Kecrek Usang dan si Budi Kecil

Ilustrasi
Sebut saja Budi. Usianya masih belia, tapi tangan kekarnya terus mengayun “kecrek”, sebuah alat musik sederhana rakitan tangan yang kreatif, buatan siapa, tidak ada seorangpun yang mengerti. Kecrek yang terbuat dari limbah tutup botol atau biasa disebut dengan “kerop” dengan apitan batangan patahan kayu tidak teratur, biasa menemani pengamen jalanan di seputaran kota besar di Indonesia.

Cukup dengan delapan buah kerop yang sudah diratakan dengan palu, kemudian dibagi menjadi dua bagian, masing-masing bagian berjumlah empat buah dan ditempelkan pada sebuah potongan patahan kayu, dengan jepitan tiga buah paku, kecrek sudah berfungsi seperti yang diinginkan sang pemain. Kecrek sudah bisa menghasilkan bunyi, mengiringi lagu bait per bait yang dilantunkan untuk menghibur calon pendengar.

Kecrek bisa menjadi alat yang sakti. Sakti bukan sembarang sakti. Dengan kecrek, uang bisa datang menghampiri, persis yang diinginkan sang empunya. Tapi dengan catatan, hentakan kecrek harus padu dengan lagu agar terdengar merdu mendayu. Jika tidak, jangan harap uang datang, makian dan cacian silih bergantir mampir meskipun dihati. Belum lagi kerutan wajah pendengar yang tidak suka, wajah yang bisa berbentuk prisma menyerupai segilima dalam ilmu aljabar.

Kecrek si Budi adalah gambaraan seorang seniman jalanan. Budi kecil tidak peduli dengan sekolah. Sekolah, katanya mahal. Budi malah mengajarkan bagaimana mencari uang. Budi menunjukkan bagaimana mendapatkan uang, apa itu peluh dan serak suara. Budi sudah kadung sakit hati. Budi sering menghela nafas, saat melihat anak seusianya berdandan rapi, pergi mencari ilmu ditemani papi dan mami.

Budi kecil terdiam melamun dengan topang dagu. Dua tangannya masih erat menggenggam kecrek. Pengalaman di jalan membuatnya berpikir matang. Berpikir bertahan hidup dan berpikir mengobati emaknya yang sakit.

Dilahirkan dalam keluarga yang tak mampu, Budi kecil tidak bisa berdiam diri. Dia pergi pagi, pulang selepas maghrib. Perempatan lampu merah menjadi tempat tujuannya. Dengan luas 2000 meter persegi, perempatan lampu merah, habis disinggahi kaki kecilnya yang kekar. Gurat mimik wajahnya, menunjukkan si Budi tekun dan teliti. Bernyanyi adalah bidang yang dikuasai, meskipun sering menyanyikan lagu yang sedang hits, Budi kecil mengakui, hanya dengar dari radio usang milik kakaknya.
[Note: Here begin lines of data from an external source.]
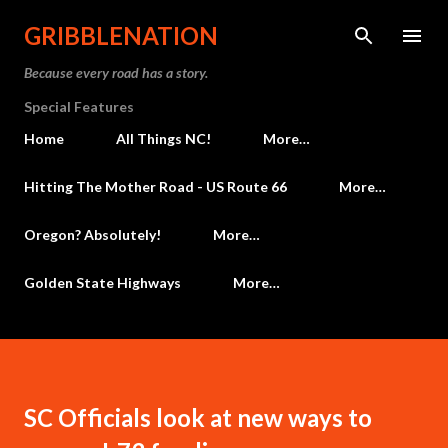
Skip to main content
GRIBBLENATION
Because every road has a story.
Special Features
Home
All Things NC!
More…
Hitting The Mother Road - US Route 66
More…
Oregon? Absolutely!
More…
Golden State Highways
More…
SC Officials look at new ways to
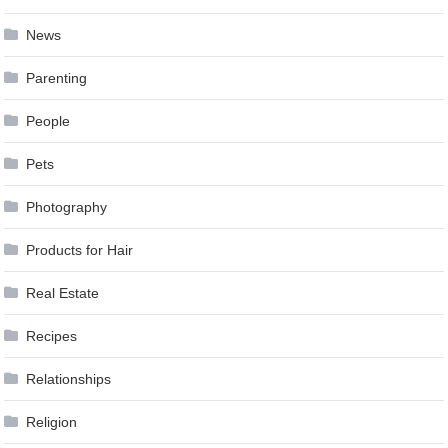
News
Parenting
People
Pets
Photography
Products for Hair
Real Estate
Recipes
Relationships
Religion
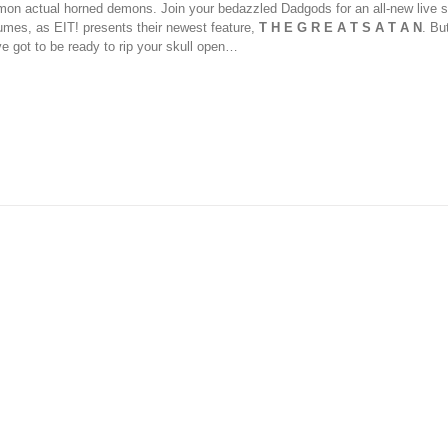
on actual horned demons. Join your bedazzled Dadgods for an all-new live s
umes, as EIT! presents their newest feature,
T H E G R E A T S A T A N
. Bu
ve got to be ready to rip your skull open…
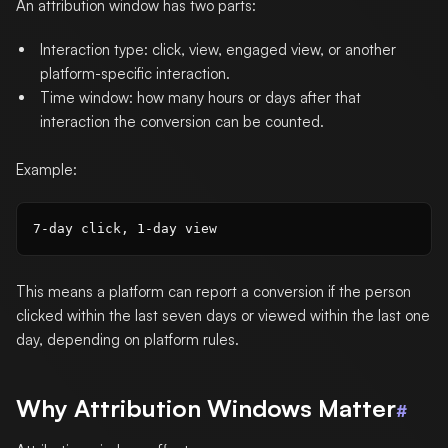
An attribution window has two parts:
Interaction type: click, view, engaged view, or another
platform-specific interaction.
Time window: how many hours or days after that
interaction the conversion can be counted.
Example:
This means a platform can report a conversion if the person
clicked within the last seven days or viewed within the last one
day, depending on platform rules.
Why Attribution Windows Matter
#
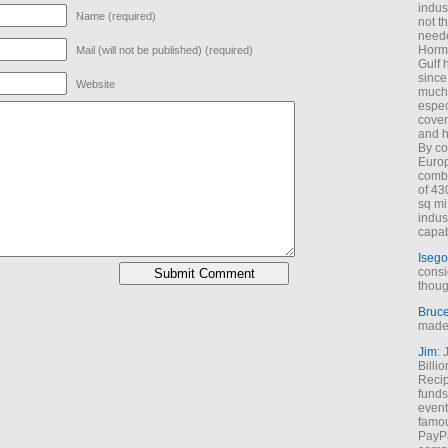
indus
Name (required)
not t
neede
Hormu
Mail (will not be published) (required)
Gulf 
since
Website
much 
espec
cover
and h
By co
Euro
combi
of 43
sq mi
indus
capab
Isego
consi
thoug
Bruc
made 
Jim
: 
Billi
Recip
funds
event
famou
PayPa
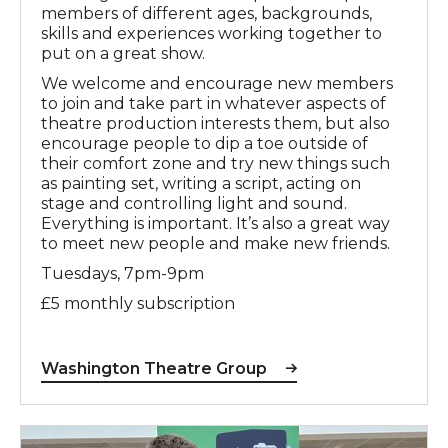
members of different ages, backgrounds,
skills and experiences working together to
put on a great show.
We welcome and encourage new members
to join and take part in whatever aspects of
theatre production interests them, but also
encourage people to dip a toe outside of
their comfort zone and try new things such
as painting set, writing a script, acting on
stage and controlling light and sound.
Everything is important. It’s also a great way
to meet new people and make new friends.
Tuesdays, 7pm-9pm
£5 monthly subscription
Washington Theatre Group
The Ballad of the Crocodile and the Underpass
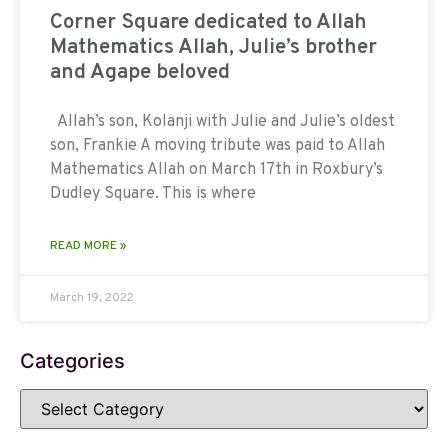
Corner Square dedicated to Allah
Mathematics Allah, Julie’s brother
and Agape beloved
Allah’s son, Kolanji with Julie and Julie’s oldest
son, Frankie A moving tribute was paid to Allah
Mathematics Allah on March 17th in Roxbury’s
Dudley Square. This is where
READ MORE »
March 19, 2022
Categories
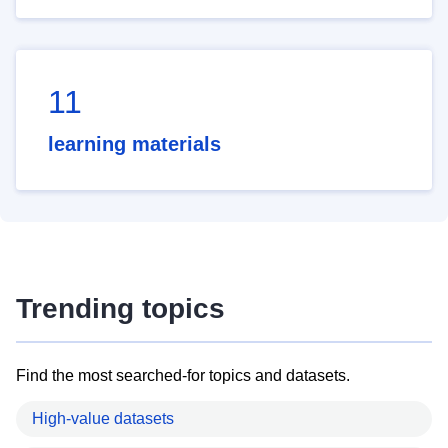
11
learning materials
Trending topics
Find the most searched-for topics and datasets.
High-value datasets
Budi kecil tiada ragu menyanyi, dihapal dan difasihkannya lagu sambil menghayati. Kecrek kesayangannya, mampu menemani hati si Budi. Dari suara dan kecreknya, mengalirlah uang pemberian hati baik sang pendengar. Merasa terhibur, sang pendengar bahkan mengajaknya makan. Budi kecil senang bukan kepalang dan banyak cerita pengalamannya kepada sang pendengar.

Itulah kisah Budi dan kecrek di tahun 2000. Tahun Millenium, kata orang.